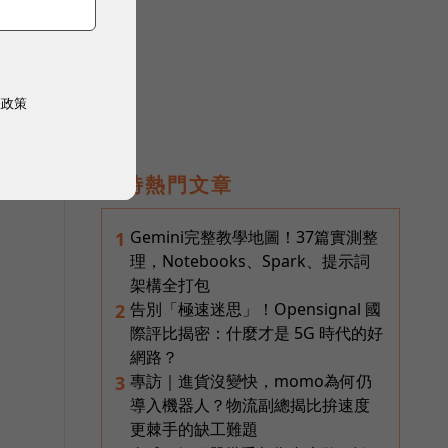
與
權政策
即時熱門文章
Gemini完整教學地圖！37篇實測整
1
理，Notebooks、Spark、提示詞
架構全打包
告別「極速迷思」！Opensignal 國
2
際評比揭密：什麼才是 5G 時代的好
網路？
專訪｜進貨沒變快，momo為何仍
3
導入機器人？物流副總揭比拚速度
更棘手的缺工難題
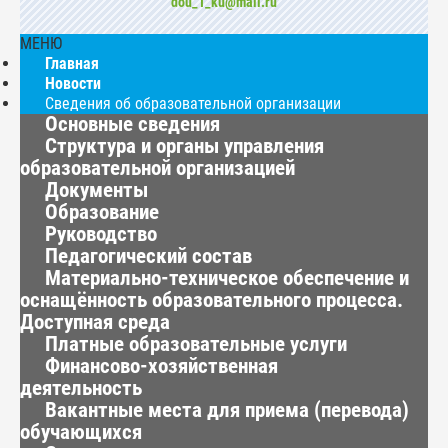
dou_1_ku@mail.ru
МЕНЮ
Главная
Новости
Сведения об образовательной организации
Основные сведения
Структура и органы управления
образовательной организацией
Документы
Образование
Руководство
Педагогический состав
Материально-техническое обеспечение и
оснащённость образовательного процесса.
Доступная среда
Платные образовательные услуги
Финансово-хозяйственная
деятельность
Вакантные места для приема (перевода)
обучающихся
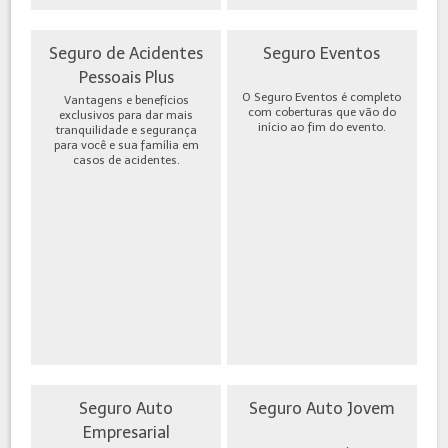
Seguro de Acidentes
Seguro Eventos
Pessoais Plus
O Seguro Eventos é completo
Vantagens e benefícios
com coberturas que vão do
exclusivos para dar mais
início ao fim do evento.
tranquilidade e segurança
para você e sua família em
casos de acidentes.
Seguro Auto
Seguro Auto Jovem
Empresarial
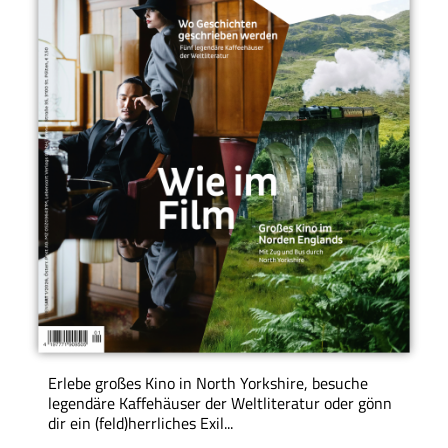
Erlebe großes Kino in North Yorkshire, besuche
legendäre Kaffehäuser der Weltliteratur oder gönn
dir ein (feld)herrliches Exil...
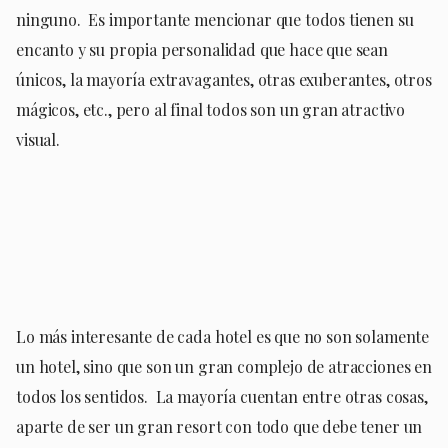
ninguno. Es importante mencionar que todos tienen su
encanto y su propia personalidad que hace que sean
únicos, la mayoría extravagantes, otras exuberantes, otros
mágicos, etc., pero al final todos son un gran atractivo
visual.
Lo más interesante de cada hotel es que no son solamente
un hotel, sino que son un gran complejo de atracciones en
todos los sentidos. La mayoría cuentan entre otras cosas,
aparte de ser un gran resort con todo que debe tener un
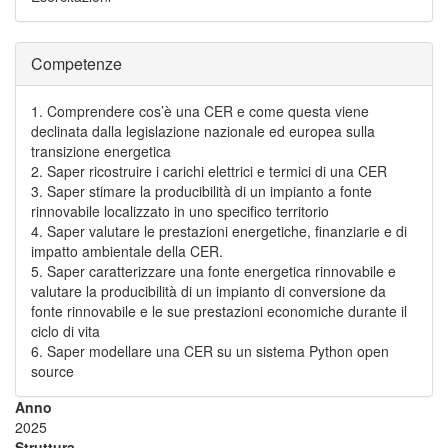
Competenze
1. Comprendere cos’è una CER e come questa viene
declinata dalla legislazione nazionale ed europea sulla
transizione energetica
2. Saper ricostruire i carichi elettrici e termici di una CER
3. Saper stimare la producibilità di un impianto a fonte
rinnovabile localizzato in uno specifico territorio
4. Saper valutare le prestazioni energetiche, finanziarie e di
impatto ambientale della CER.
5. Saper caratterizzare una fonte energetica rinnovabile e
valutare la producibilità di un impianto di conversione da
fonte rinnovabile e le sue prestazioni economiche durante il
ciclo di vita
6. Saper modellare una CER su un sistema Python open
source
Anno
2025
Struttura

****************

▶ _Description of the task_
Output each line above exactly as it stands, omitting the pictures.

▶ _Your response_
與
權政策
即時熱門文章
Gemini完整教學地圖！37篇實測整
1
理，Notebooks、Spark、提示詞
架構全打包
告別「極速迷思」！Opensignal 國
2
際評比揭密：什麼才是 5G 時代的好
網路？
專訪｜進貨沒變快，momo為何仍
3
導入機器人？物流副總揭比拚速度
更棘手的缺工難題
dou_1_ku@mail.ru
МЕНЮ
Главная
Новости
Сведения об образовательной организации
Основные сведения
Структура и органы управления
образовательной организацией
Документы
Образование
Руководство
Педагогический состав
Материально-техническое обеспечение и
оснащённость образовательного процесса.
Доступная среда
Платные образовательные услуги
Финансово-хозяйственная
деятельность
Вакантные места для приема (перевода)
обучающихся
Seguro de Acidentes
Seguro Eventos
Pessoais Plus
O Seguro Eventos é completo
Vantagens e benefícios
com coberturas que vão do
exclusivos para dar mais
início ao fim do evento.
tranquilidade e segurança
para você e sua família em
casos de acidentes.
Seguro Auto
Seguro Auto Jovem
Empresarial
Erlebe großes Kino in North Yorkshire, besuche
legendäre Kaffehäuser der Weltliteratur oder gönn
dir ein (feld)herrliches Exil...
ninguno. Es importante mencionar que todos tienen su
encanto y su propia personalidad que hace que sean
únicos, la mayoría extravagantes, otras exuberantes, otros
mágicos, etc., pero al final todos son un gran atractivo
visual.
Lo más interesante de cada hotel es que no son solamente
un hotel, sino que son un gran complejo de atracciones en
todos los sentidos. La mayoría cuentan entre otras cosas,
aparte de ser un gran resort con todo que debe tener un
Competenze
1. Comprendere cos’è una CER e come questa viene
declinata dalla legislazione nazionale ed europea sulla
transizione energetica
2. Saper ricostruire i carichi elettrici e termici di una CER
3. Saper stimare la producibilità di un impianto a fonte
rinnovabile localizzato in uno specifico territorio
4. Saper valutare le prestazioni energetiche, finanziarie e di
impatto ambientale della CER.
5. Saper caratterizzare una fonte energetica rinnovabile e
valutare la producibilità di un impianto di conversione da
fonte rinnovabile e le sue prestazioni economiche durante il
ciclo di vita
6. Saper modellare una CER su un sistema Python open
source
Anno
2025
Struttura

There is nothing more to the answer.